This week Governor Rick Snyder signed a bill adding genocide instruction to social studies curriculum in eighth grade through high school.
Most people are aware of the Holocaust, in which Germans murdered millions of people during World War II.
A lot of instruction around that event concentrates on the death camps, some of which had gas chambers where Jews and others were killed.
But gas was not the only tool the Germans used. There was also a holocaust by bullets.
Marco Gonzales is the Director of Yahad-In Unum, an organization that has been researching the German march to the Soviet Union and the systematic mass execution of Jews and Roma as the army marched east.
“For more than 12 years we’ve been going into the field – village by village – to look for witnesses, those who were children, those who were teenagers and who saw what happened with the Jews and the Roma in all these villages,” Gonzales said. “All of the Jews and Roma population were systematically killed in these small villages.”
This week, Yahad-In Unum brought an exhibit to the Holocaust Memorial Center Zekelman Family Campus in Farmington Hills. The exhibit is called Holocaust by Bullets.
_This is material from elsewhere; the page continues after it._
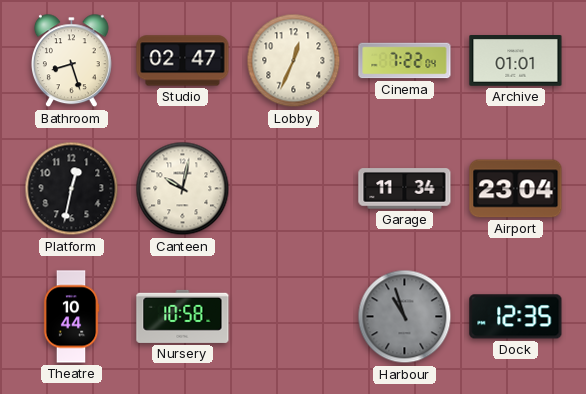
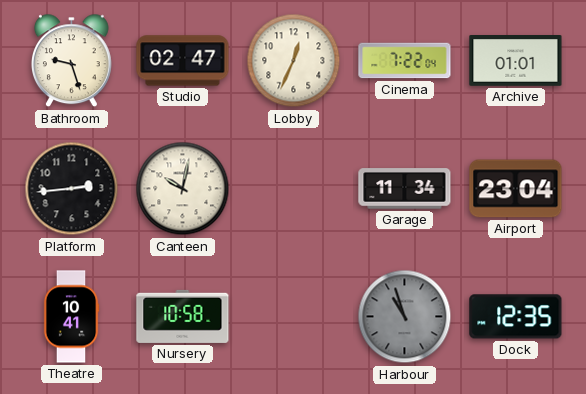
Bathroom: 8:27 -> 9:27
Platform: 12:32 -> 2:44
Theatre: 10:44 -> 10:41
Gonzales said the exhibit will showcase the five steps Germans on this march undertook as they murdered Jews in Eastern European villages. Unlike the Holocaust by gas chambers, these killings by bullets were done in public.
“Many times we’ve thought that the Holocaust was secret, but in fact all the local people – all the people in the village – they saw the killings and the process of the killings of the Jews and Roma,” Gonzales said.